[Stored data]

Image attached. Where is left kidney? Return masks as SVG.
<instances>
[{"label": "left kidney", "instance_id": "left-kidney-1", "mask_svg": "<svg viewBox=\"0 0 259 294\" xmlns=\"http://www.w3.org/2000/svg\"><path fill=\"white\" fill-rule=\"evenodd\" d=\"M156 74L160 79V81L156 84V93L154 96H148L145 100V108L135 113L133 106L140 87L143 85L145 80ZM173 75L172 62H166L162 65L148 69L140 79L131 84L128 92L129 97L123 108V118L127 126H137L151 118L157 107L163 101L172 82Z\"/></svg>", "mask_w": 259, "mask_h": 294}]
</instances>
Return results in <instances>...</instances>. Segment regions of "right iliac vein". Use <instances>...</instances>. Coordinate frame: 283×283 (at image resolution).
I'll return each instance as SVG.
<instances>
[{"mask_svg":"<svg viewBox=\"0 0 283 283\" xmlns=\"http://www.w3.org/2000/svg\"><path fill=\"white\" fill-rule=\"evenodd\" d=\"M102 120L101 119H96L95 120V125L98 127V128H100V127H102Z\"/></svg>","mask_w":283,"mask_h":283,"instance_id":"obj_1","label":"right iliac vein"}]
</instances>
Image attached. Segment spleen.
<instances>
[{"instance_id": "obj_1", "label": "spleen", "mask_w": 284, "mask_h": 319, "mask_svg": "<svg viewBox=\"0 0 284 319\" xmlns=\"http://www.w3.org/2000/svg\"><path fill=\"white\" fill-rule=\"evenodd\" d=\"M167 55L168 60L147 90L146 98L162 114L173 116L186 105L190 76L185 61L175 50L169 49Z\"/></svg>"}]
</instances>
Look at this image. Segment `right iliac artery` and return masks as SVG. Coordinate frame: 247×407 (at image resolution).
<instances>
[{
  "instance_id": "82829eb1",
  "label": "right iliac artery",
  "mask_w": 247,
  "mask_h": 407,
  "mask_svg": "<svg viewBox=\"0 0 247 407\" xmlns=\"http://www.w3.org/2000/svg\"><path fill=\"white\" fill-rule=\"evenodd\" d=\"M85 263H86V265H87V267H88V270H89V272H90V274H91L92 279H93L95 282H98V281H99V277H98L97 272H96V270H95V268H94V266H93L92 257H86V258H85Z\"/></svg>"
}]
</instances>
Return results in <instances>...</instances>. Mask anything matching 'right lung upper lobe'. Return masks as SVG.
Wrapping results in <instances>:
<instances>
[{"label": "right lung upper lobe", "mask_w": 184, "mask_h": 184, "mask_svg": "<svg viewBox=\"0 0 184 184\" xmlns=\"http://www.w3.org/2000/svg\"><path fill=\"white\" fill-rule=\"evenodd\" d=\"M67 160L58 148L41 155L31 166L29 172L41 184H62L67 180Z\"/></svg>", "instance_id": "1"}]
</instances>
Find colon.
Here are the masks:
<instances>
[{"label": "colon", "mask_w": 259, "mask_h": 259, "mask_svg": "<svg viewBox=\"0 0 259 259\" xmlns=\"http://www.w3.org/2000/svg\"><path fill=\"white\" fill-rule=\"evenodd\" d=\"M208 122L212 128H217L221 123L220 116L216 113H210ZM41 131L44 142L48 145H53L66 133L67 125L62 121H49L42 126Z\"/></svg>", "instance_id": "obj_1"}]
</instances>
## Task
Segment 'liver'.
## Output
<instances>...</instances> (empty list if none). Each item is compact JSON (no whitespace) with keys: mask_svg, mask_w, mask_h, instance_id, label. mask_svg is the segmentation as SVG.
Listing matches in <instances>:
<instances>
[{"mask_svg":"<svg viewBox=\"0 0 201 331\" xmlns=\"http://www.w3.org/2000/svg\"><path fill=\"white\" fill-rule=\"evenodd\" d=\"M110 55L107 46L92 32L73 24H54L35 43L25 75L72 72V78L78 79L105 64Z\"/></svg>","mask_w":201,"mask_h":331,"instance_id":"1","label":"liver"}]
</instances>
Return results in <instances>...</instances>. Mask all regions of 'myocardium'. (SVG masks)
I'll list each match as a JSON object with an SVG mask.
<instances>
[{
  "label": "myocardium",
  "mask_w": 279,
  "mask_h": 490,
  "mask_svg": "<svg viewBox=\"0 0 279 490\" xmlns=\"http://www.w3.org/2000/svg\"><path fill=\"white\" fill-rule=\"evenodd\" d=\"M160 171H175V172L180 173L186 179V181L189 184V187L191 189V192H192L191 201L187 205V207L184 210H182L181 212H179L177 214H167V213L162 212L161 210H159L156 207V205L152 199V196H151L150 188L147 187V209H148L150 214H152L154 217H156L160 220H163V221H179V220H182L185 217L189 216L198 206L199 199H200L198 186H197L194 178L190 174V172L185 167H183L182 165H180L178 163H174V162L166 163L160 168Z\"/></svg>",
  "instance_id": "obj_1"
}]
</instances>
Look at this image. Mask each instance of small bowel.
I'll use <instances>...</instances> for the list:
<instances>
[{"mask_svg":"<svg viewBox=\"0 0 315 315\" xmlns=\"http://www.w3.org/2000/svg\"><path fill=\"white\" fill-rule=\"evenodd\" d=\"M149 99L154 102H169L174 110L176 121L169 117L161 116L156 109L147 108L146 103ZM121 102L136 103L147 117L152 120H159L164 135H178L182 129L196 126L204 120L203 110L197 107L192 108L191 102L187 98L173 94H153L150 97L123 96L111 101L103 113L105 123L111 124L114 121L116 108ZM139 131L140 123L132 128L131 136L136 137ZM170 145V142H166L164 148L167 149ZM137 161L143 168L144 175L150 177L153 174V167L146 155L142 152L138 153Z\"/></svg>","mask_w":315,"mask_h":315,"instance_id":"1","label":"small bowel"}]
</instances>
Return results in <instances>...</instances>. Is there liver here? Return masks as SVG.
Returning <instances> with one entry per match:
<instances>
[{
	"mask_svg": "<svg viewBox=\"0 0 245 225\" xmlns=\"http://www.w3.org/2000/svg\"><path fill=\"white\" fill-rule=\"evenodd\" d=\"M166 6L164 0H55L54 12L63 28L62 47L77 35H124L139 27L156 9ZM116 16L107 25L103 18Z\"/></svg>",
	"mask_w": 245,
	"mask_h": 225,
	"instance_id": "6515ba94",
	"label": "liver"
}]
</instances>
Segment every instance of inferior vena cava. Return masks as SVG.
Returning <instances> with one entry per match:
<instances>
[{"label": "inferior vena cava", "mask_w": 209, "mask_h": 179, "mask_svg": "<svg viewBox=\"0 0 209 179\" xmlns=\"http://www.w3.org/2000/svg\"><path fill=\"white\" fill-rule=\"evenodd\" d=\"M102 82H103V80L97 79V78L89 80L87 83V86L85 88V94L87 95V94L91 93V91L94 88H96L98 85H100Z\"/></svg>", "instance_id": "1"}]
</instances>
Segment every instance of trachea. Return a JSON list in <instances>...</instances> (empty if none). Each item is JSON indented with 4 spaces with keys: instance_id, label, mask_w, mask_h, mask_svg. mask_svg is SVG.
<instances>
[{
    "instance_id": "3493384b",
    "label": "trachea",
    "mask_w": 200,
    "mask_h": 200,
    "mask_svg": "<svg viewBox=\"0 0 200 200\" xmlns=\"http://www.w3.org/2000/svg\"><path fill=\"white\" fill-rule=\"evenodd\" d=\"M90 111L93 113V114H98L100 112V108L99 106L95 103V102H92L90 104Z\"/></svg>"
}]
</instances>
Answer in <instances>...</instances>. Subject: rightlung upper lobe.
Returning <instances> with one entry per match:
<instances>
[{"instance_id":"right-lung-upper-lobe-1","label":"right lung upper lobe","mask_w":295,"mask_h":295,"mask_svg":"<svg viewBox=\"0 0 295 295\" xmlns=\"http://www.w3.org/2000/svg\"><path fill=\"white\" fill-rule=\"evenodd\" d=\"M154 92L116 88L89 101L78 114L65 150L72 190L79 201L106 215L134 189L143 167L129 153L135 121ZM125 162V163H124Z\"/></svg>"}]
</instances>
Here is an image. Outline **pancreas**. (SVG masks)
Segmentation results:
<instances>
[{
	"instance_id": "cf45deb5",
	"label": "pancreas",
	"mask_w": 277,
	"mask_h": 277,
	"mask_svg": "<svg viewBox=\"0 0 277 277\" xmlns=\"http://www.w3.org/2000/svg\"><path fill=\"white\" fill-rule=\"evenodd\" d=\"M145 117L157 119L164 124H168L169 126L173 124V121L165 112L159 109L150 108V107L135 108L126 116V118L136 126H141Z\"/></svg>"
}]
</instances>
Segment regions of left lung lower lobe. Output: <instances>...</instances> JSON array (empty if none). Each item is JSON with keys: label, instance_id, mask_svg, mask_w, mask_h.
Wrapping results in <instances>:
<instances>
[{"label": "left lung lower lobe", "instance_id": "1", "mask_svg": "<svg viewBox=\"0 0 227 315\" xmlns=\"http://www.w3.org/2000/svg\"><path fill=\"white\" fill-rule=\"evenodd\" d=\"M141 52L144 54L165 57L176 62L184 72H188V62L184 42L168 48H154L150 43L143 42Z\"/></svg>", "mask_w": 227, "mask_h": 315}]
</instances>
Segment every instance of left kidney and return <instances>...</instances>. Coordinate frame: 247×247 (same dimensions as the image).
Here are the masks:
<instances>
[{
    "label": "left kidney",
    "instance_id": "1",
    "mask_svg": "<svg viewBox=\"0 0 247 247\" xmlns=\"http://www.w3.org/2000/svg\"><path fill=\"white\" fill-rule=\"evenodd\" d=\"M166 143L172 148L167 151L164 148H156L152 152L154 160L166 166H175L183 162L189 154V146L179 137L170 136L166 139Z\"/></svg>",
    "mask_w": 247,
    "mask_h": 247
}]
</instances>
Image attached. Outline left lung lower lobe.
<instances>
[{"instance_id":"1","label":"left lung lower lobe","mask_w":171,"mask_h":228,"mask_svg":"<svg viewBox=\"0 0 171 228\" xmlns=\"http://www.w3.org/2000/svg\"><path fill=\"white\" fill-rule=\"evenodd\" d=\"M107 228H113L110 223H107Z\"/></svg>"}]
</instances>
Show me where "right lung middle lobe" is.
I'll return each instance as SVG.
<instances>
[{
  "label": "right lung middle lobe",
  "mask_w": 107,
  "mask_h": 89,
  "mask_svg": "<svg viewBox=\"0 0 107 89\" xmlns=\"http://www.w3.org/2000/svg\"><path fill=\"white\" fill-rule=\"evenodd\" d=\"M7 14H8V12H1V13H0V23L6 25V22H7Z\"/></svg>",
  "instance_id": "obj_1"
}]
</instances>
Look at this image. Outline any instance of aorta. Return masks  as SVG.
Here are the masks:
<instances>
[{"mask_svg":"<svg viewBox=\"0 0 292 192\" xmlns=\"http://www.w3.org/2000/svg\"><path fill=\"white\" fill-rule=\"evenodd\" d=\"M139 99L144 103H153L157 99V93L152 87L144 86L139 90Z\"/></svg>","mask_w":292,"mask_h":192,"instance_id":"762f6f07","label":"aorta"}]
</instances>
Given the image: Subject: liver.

> [Task prompt] Write out exactly those lines of the records above that lie from the one with "Look at this image. Outline" through the last line, including both.

> [Solution for this problem]
Look at this image. Outline any instance of aorta. Return masks  as SVG.
Here are the masks:
<instances>
[{"mask_svg":"<svg viewBox=\"0 0 292 192\" xmlns=\"http://www.w3.org/2000/svg\"><path fill=\"white\" fill-rule=\"evenodd\" d=\"M139 99L144 103H153L157 99V93L152 87L144 86L139 90Z\"/></svg>","mask_w":292,"mask_h":192,"instance_id":"762f6f07","label":"aorta"}]
</instances>
Given the image: Subject: liver.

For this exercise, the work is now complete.